**Task requirements:** I'd like the entries repeated exactly, pictures omitted.

**Data for the task:**

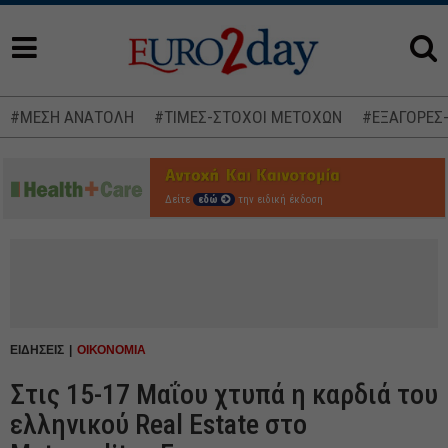
#ΜΕΣΗ ΑΝΑΤΟΛΗ
#ΤΙΜΕΣ-ΣΤΟΧΟΙ ΜΕΤΟΧΩΝ
#ΕΞΑΓΟΡΕΣ
Δείτε
εδώ
την ειδική έκδοση
ΕΙΔΗΣΕΙΣ
ΟΙΚΟΝΟΜΙΑ
Στις 15-17 Μαΐου χτυπά η καρδιά του
ελληνικού Real Estate στο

**Task output:**
#ΜΕΣΗ ΑΝΑΤΟΛΗ
#ΤΙΜΕΣ-ΣΤΟΧΟΙ ΜΕΤΟΧΩΝ
#ΕΞΑΓΟΡΕΣ
Δείτε
εδώ
την ειδική έκδοση
ΕΙΔΗΣΕΙΣ
ΟΙΚΟΝΟΜΙΑ
Στις 15-17 Μαΐου χτυπά η καρδιά του
ελληνικού Real Estate στο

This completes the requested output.